\documentstyle[12pt]{book}
%\setlength{\oddsidemargin}{-.1 in}
%\setlength{\evensidemargin}{-.3 in}
\setlength{\evensidemargin}{.0 in}
\addtolength{\topmargin}{-1in}
\setlength{\textwidth}{6.5in}
\setlength{\textheight}{8.5in}
%
% The following macro is used to generate the header.
%
%
\newcommand{\handout}[5]{
\pagestyle{headings}
\thispagestyle{plain}
\newpage
% \setcounter{chapter}{#1}
\setcounter{page}{#2}
% \set\thechapter{#3}
\noindent
\begin{center}
\framebox{
\vbox{
\hbox to 6.28in { {\bf Reinforcement Learning
\hfill Fall Semester, 1999/2000} }
\vspace{4mm}
\hbox to 6.28in { {\Large \hfill #1: #3 \hfill} }
\vspace{2mm}
\hbox to 6.28in { {\it Lecturer: #4 \hfill} }
}
}
\end{center}
\markboth{Handout #1: #3}{Handout #1: #3}
\vspace*{4mm}
}
%
% Use these macros for organizing sections of your notes.
% Each command takes two arguments: (1) the title of the section and and
% (2) a keyword for that section to appear in the index. (See examples.)

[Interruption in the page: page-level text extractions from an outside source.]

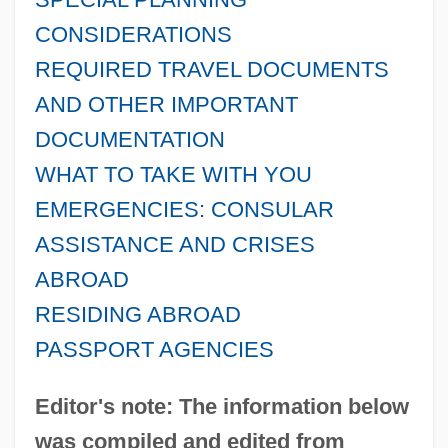
CONSIDERATIONS
REQUIRED TRAVEL DOCUMENTS
AND OTHER IMPORTANT
DOCUMENTATION
WHAT TO TAKE WITH YOU
EMERGENCIES: CONSULAR
ASSISTANCE AND CRISES
ABROAD
RESIDING ABROAD
PASSPORT AGENCIES
Editor's note: The information below
was compiled and edited from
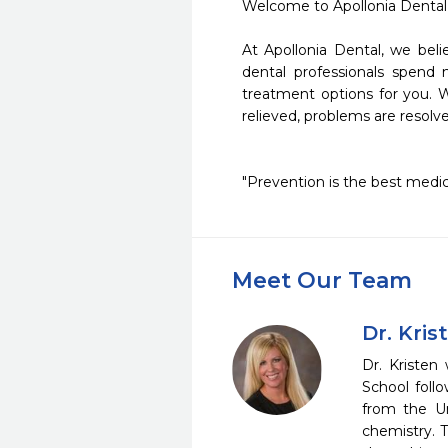
Welcome to Apollonia Dental 
At Apollonia Dental, we beli
dental professionals spend 
treatment options for you. Wi
relieved, problems are resolv
"Prevention is the best medicin
Meet Our Team
Dr. Kris
Dr. Kristen
School foll
from the Un
chemistry. T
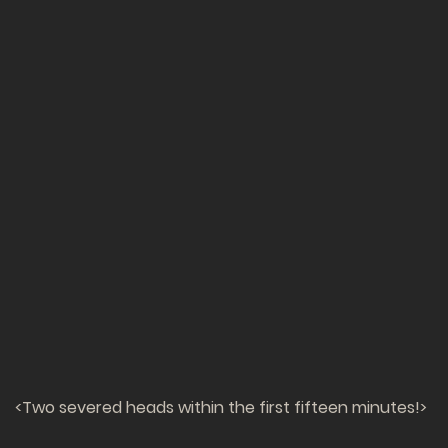
<Two severed heads within the first fifteen minutes!>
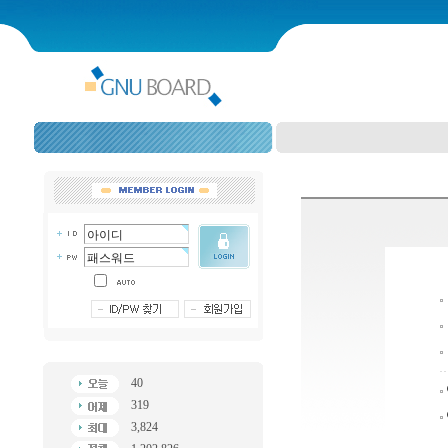
40
319
3,824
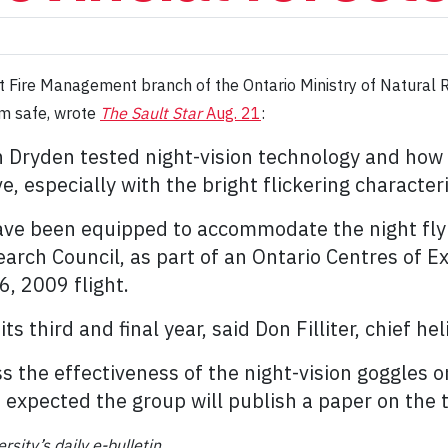
est Fire Management branch of the Ontario Ministry of Natura
em safe, wrote
The Sault Star
Aug. 21
:
 in Dryden tested night-vision technology and how
e, especially with the bright flickering characteris
ave been equipped to accommodate the night fly
rch Council, as part of an Ontario Centres of Ex
6, 2009 flight.
ts third and final year, said Don Filliter, chief hel
s the effectiveness of the night-vision goggles on
 expected the group will publish a paper on the te
rsity’s daily e-bulletin.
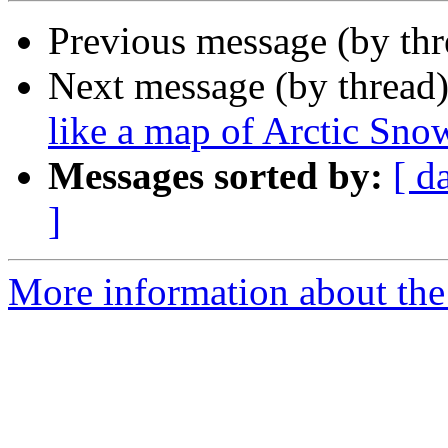
Previous message (by th
Next message (by thread
like a map of Arctic Sno
Messages sorted by:
[ d
]
More information about the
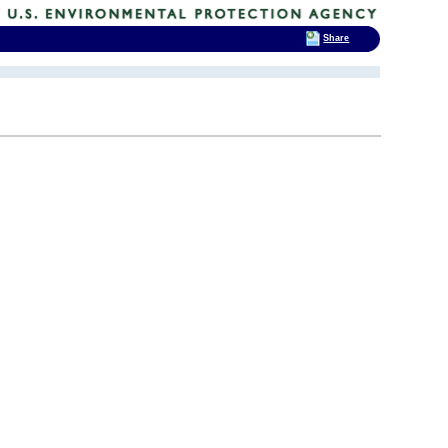
Share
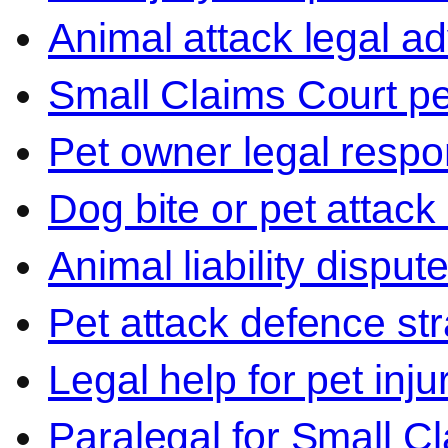
Animal attack legal ad
Small Claims Court p
Pet owner legal respon
Dog bite or pet attack
Animal liability disput
Pet attack defence str
Legal help for pet inj
Paralegal for Small C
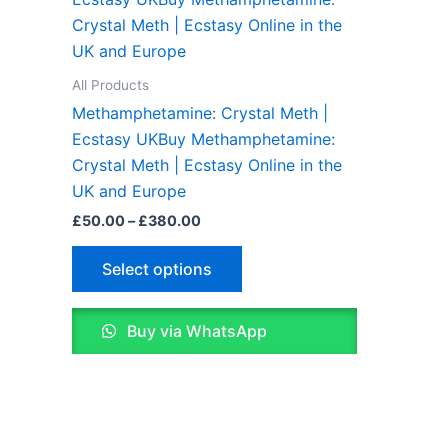
£50.00
through
has
£380.00
multiple
variants.
All Products
The
Methamphetamine: Crystal Meth |
options
Ecstasy UKBuy Methamphetamine:
may
Crystal Meth | Ecstasy Online in the
be
UK and Europe
chosen
£
50.00
–
£
380.00
on
the
Select options
product
page
Buy via WhatsApp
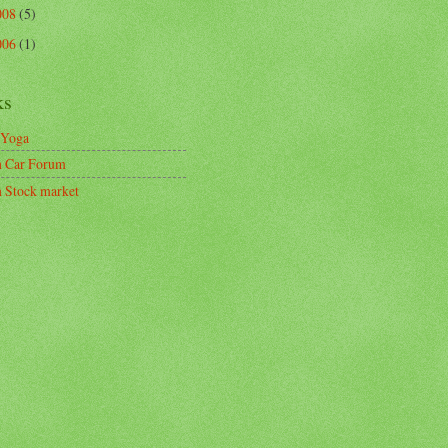
008
(5)
006
(1)
ks
 Yoga
n Car Forum
n Stock market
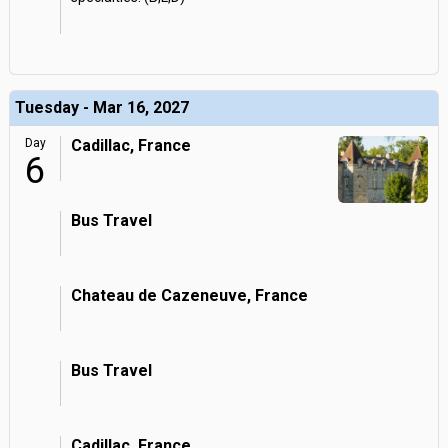
Tuesday - Mar 16, 2027
Day
Cadillac, France
6
Bus Travel
Chateau de Cazeneuve, France
Bus Travel
Cadillac, France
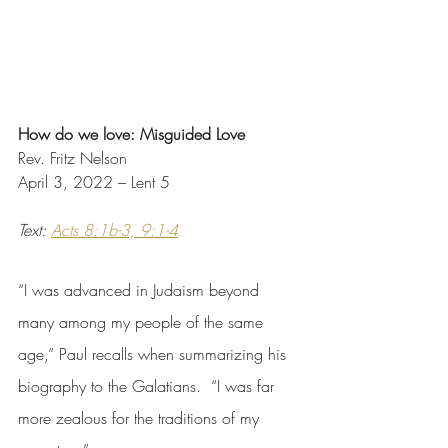
How do we love: Misguided Love
Rev. Fritz Nelson
April 3, 2022 – Lent 5
Text: 
Acts 8:1b-3, 9:1-4
“I was advanced in Judaism beyond 
many among my people of the same 
age,” Paul recalls when summarizing his 
biography to the Galatians.  “I was far 
more zealous for the traditions of my 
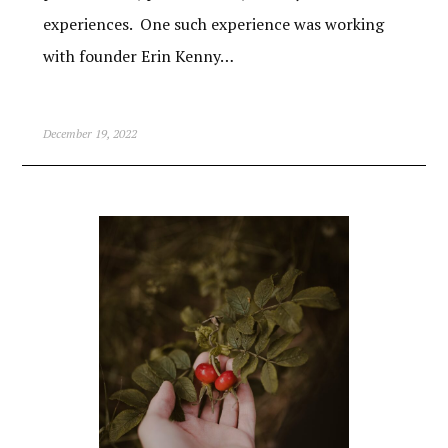
experiences. One such experience was working
with founder Erin Kenny…
December 19, 2022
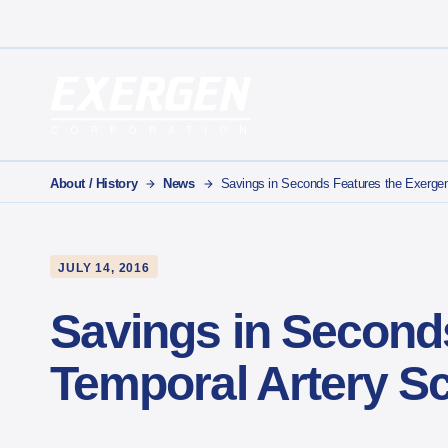
Main Navigation
Exergen Corporation
About / History
News
Savings in Seconds Features the Exerge
JULY 14, 2016
Savings in Second
Temporal Artery S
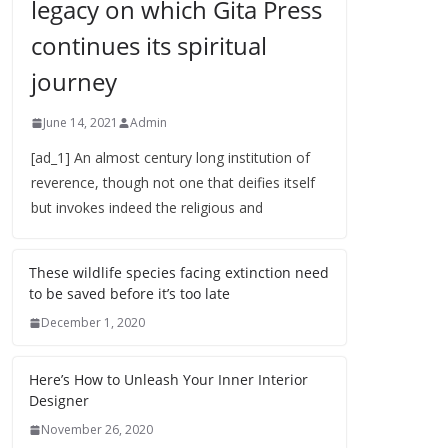
legacy on which Gita Press
continues its spiritual
journey
June 14, 2021
Admin
[ad_1] An almost century long institution of
reverence, though not one that deifies itself
but invokes indeed the religious and
These wildlife species facing extinction need
to be saved before it’s too late
December 1, 2020
Here’s How to Unleash Your Inner Interior
Designer
November 26, 2020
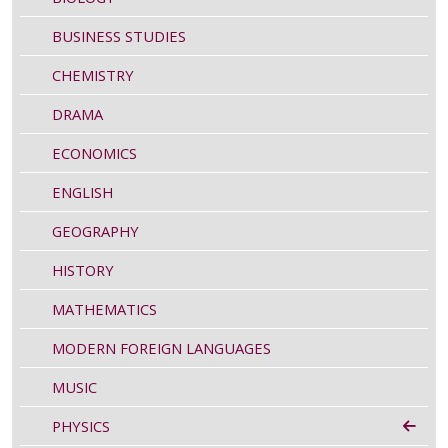
BUSINESS STUDIES
CHEMISTRY
DRAMA
ECONOMICS
ENGLISH
GEOGRAPHY
HISTORY
MATHEMATICS
MODERN FOREIGN LANGUAGES
MUSIC
PHYSICS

% Please don't use \section, \subsection, and \subsubsection directly!
%
\newcommand{\topic}[2]{\section{#1} \index{#2} \markright{#1}}
\newcommand{\subtopic}[2]{\subsection{#1} \index{#2}}
\newcommand{\subsubtopic}[2]{\subsubsection{#1} \index{#2}}
%
% Convention for citations is first author's last name followed by other
% authors' last initials, followed by the year. For example, to cite the
% seventh entry in the course bibliography, you would type: \cite{BurnsL80}
% (To avoid bibliography problems, for now we redefine the \cite command.)
%
\renewcommand{\cite}[1]{[#1]}
%
% These are just to make things a little easier:
%
\newcommand{\bi}{\begin{itemize}}
\newcommand{\ei}{\end{itemize}}
\newcommand{\be}{\begin{enumerate}}
\newcommand{\ee}{\end{enumerate}}
\newcommand{\blank}{\vspace{1ex}} % generates a blank line in the output
%
% Use these for theorems, lemmas, proofs, etc.
%
\newtheorem{theorem}{Theorem}[chapter]
\newtheorem{lemma}[theorem]{Lemma}
\newtheorem{claim}[theorem]{Claim}
\newtheorem{corollary}[theorem]{Corollary}
\newenvironment{proof}{{\em Proof:}}{\hfill\rule{2mm}{2mm}}
%
% Use the following for definitions.
% \bigdef is for definitions to be set off by themselves; \smalldef is for
% definitions given in the middle of a paragraph.
%
\newenvironment{dfn}{{\vspace*{1ex} \noindent \bf Definition }}{\vspace*{1ex}}
\newcommand{\bigdef}[2]{\index{#1}\begin{dfn} {\rm #2} \end{dfn}}
\newcommand{\smalldef}[1]{\index{#1} {\em #1}}
\begin{document}
%\handout{**HANDOUT-NUMBER**}{**1ST-PAGE**}{**DATE**}{**LECTURER**}
\handout{Homework 1}{1}{Nov. 11}{Yishay Mansour}
\section*{Homework number 1.}
\noindent{\bf Question 1}
Consider a multiplicative model, where the return function
of the reward sequence $r_1, \ldots , r_N$ is $\prod_{i=1}^N r_i$.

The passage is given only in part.